Site 12-C, catalogued as a Deep Reliquary, sealed beneath a hillside and preserved almost intact, the finest example yet recovered of the Ancient practice we now call Anticipatory Interment.
The chamber was stocked as a tomb, but no body was ever placed inside it. This is the great puzzle. The Screen People filled these vaults with everything a soul required for the afterlife: towers of sealed metal cylinders containing preserved sustenance, vessels of purified water, luminous lamps that needed no flame, and a great bound codex, hand-marked, which we read as a book of survival prayers.
They laid in weapons, too, arranged with care, to ward the deceased against the demons of the next world. And then they left the vault open to no one and sealed themselves out.
We now believe the occupant of such a tomb was the living builder. Faced with prophecies of a coming Unmaking, a devout Ancient would descend into the earth alone, not to die, but to outlast the death of everything above. The wear patterns tell the rest: a single chair, deeply worn at one seat. A wall of tally-marks, counting days that did not end. Dust undisturbed on the sustenance cylinders, most never opened.

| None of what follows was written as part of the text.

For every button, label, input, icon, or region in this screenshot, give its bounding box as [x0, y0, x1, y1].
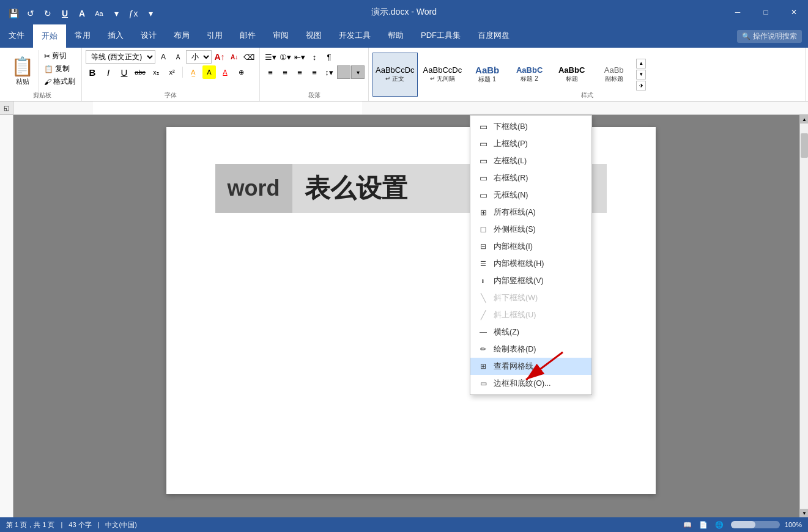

The Unmaking, of course, never came. The world above continued its ordinary hum, indifferent, while below the ground a faithful few kept watch over an apocalypse that forgot to arrive.
These were a people who could not bear to be surprised. So certain the sky would fall, they buried themselves alive to greet it, and mistook their own fear for foresight. We do not mourn them. We envy them a little.
They believed, with their whole hearts, that the end would be grand enough to require preparation.